• **What is being asked**
Restate word for word the lines of the entries below, starting with the line that holds "Bhutan's other name" and ending with the line that holds "Bouquet séchant durant le temps", and no others.

• **Information supplied**

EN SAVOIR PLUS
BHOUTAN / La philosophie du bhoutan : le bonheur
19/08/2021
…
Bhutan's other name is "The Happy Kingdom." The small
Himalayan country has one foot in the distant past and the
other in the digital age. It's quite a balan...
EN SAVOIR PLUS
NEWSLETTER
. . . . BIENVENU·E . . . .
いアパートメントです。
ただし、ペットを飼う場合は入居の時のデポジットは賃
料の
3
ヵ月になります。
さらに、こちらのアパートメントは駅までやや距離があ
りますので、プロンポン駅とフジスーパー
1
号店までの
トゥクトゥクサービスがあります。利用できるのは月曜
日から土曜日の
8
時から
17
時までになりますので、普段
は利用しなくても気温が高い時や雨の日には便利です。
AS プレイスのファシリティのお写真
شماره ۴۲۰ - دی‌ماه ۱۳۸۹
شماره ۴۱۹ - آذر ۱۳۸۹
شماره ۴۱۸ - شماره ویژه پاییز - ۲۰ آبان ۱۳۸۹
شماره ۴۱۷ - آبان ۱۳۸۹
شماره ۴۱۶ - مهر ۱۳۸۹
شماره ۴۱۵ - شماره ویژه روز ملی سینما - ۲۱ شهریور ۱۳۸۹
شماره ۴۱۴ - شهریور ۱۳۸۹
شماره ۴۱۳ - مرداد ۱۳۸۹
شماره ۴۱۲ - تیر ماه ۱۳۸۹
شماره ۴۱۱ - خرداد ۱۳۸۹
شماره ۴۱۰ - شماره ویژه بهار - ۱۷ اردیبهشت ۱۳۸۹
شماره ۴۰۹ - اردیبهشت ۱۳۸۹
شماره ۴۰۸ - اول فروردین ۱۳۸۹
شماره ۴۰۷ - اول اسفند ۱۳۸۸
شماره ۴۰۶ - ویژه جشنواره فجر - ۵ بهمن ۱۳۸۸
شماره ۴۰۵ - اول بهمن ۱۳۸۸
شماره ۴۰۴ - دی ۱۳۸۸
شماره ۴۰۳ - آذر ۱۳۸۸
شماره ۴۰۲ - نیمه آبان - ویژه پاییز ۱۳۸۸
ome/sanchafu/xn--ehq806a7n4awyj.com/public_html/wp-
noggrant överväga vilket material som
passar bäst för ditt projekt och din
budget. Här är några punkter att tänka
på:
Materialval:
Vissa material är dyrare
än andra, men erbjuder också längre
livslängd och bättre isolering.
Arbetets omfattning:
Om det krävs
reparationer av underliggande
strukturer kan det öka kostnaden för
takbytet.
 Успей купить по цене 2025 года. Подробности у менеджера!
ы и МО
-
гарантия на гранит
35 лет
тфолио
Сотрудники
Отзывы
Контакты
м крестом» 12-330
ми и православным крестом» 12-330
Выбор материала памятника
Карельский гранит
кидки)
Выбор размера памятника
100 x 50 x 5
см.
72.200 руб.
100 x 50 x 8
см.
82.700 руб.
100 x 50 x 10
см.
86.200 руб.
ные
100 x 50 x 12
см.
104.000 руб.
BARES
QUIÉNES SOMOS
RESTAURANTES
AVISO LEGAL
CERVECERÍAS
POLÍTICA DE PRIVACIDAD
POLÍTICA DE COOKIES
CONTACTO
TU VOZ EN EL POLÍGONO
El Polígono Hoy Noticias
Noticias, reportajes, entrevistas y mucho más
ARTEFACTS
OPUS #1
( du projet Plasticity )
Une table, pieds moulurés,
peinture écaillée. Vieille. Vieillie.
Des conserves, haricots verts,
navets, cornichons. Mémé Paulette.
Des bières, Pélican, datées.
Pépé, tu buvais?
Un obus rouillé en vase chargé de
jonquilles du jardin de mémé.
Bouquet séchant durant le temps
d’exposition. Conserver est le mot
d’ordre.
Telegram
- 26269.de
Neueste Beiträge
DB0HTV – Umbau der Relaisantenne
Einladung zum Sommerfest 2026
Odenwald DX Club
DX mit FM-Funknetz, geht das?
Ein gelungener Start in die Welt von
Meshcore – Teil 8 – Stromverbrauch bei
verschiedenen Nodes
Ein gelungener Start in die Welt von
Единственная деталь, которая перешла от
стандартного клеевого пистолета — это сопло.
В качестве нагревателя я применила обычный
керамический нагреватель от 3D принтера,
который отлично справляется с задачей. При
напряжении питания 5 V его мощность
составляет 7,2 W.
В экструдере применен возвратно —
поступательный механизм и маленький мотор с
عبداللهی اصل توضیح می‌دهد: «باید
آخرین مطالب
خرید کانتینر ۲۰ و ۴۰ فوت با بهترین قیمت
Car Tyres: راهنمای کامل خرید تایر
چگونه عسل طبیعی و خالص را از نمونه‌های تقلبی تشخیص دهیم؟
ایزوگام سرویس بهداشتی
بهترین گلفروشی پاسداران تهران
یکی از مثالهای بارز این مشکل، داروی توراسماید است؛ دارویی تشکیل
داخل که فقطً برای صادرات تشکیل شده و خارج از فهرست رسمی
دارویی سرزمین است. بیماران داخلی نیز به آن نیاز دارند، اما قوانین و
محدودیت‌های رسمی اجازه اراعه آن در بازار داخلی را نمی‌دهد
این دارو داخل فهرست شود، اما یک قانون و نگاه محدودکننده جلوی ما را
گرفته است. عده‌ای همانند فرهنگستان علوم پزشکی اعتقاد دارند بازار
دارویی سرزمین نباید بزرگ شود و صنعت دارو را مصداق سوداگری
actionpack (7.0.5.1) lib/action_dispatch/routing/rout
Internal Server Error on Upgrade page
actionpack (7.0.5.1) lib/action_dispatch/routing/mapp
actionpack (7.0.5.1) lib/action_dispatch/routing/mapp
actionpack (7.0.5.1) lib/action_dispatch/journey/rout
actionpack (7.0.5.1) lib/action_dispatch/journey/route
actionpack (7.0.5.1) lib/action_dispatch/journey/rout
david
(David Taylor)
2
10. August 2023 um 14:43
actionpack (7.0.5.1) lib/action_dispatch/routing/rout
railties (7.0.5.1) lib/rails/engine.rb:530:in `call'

• **Exercise result**
Bhutan's other name is "The Happy Kingdom." The small
Himalayan country has one foot in the distant past and the
other in the digital age. It's quite a balan...
EN SAVOIR PLUS
NEWSLETTER
. . . . BIENVENU·E . . . .
いアパートメントです。
ただし、ペットを飼う場合は入居の時のデポジットは賃
料の
3
ヵ月になります。
さらに、こちらのアパートメントは駅までやや距離があ
りますので、プロンポン駅とフジスーパー
1
号店までの
トゥクトゥクサービスがあります。利用できるのは月曜
日から土曜日の
8
時から
17
時までになりますので、普段
は利用しなくても気温が高い時や雨の日には便利です。
AS プレイスのファシリティのお写真
شماره ۴۲۰ - دی‌ماه ۱۳۸۹
شماره ۴۱۹ - آذر ۱۳۸۹
شماره ۴۱۸ - شماره ویژه پاییز - ۲۰ آبان ۱۳۸۹
شماره ۴۱۷ - آبان ۱۳۸۹
شماره ۴۱۶ - مهر ۱۳۸۹
شماره ۴۱۵ - شماره ویژه روز ملی سینما - ۲۱ شهریور ۱۳۸۹
شماره ۴۱۴ - شهریور ۱۳۸۹
شماره ۴۱۳ - مرداد ۱۳۸۹
شماره ۴۱۲ - تیر ماه ۱۳۸۹
شماره ۴۱۱ - خرداد ۱۳۸۹
شماره ۴۱۰ - شماره ویژه بهار - ۱۷ اردیبهشت ۱۳۸۹
شماره ۴۰۹ - اردیبهشت ۱۳۸۹
شماره ۴۰۸ - اول فروردین ۱۳۸۹
شماره ۴۰۷ - اول اسفند ۱۳۸۸
شماره ۴۰۶ - ویژه جشنواره فجر - ۵ بهمن ۱۳۸۸
شماره ۴۰۵ - اول بهمن ۱۳۸۸
شماره ۴۰۴ - دی ۱۳۸۸
شماره ۴۰۳ - آذر ۱۳۸۸
شماره ۴۰۲ - نیمه آبان - ویژه پاییز ۱۳۸۸
ome/sanchafu/xn--ehq806a7n4awyj.com/public_html/wp-
noggrant överväga vilket material som
passar bäst för ditt projekt och din
budget. Här är några punkter att tänka
på:
Materialval:
Vissa material är dyrare
än andra, men erbjuder också längre
livslängd och bättre isolering.
Arbetets omfattning:
Om det krävs
reparationer av underliggande
strukturer kan det öka kostnaden för
takbytet.
 Успей купить по цене 2025 года. Подробности у менеджера!
ы и МО
-
гарантия на гранит
35 лет
тфолио
Сотрудники
Отзывы
Контакты
м крестом» 12-330
ми и православным крестом» 12-330
Выбор материала памятника
Карельский гранит
кидки)
Выбор размера памятника
100 x 50 x 5
см.
72.200 руб.
100 x 50 x 8
см.
82.700 руб.
100 x 50 x 10
см.
86.200 руб.
ные
100 x 50 x 12
см.
104.000 руб.
BARES
QUIÉNES SOMOS
RESTAURANTES
AVISO LEGAL
CERVECERÍAS
POLÍTICA DE PRIVACIDAD
POLÍTICA DE COOKIES
CONTACTO
TU VOZ EN EL POLÍGONO
El Polígono Hoy Noticias
Noticias, reportajes, entrevistas y mucho más
ARTEFACTS
OPUS #1
( du projet Plasticity )
Une table, pieds moulurés,
peinture écaillée. Vieille. Vieillie.
Des conserves, haricots verts,
navets, cornichons. Mémé Paulette.
Des bières, Pélican, datées.
Pépé, tu buvais?
Un obus rouillé en vase chargé de
jonquilles du jardin de mémé.
Bouquet séchant durant le temps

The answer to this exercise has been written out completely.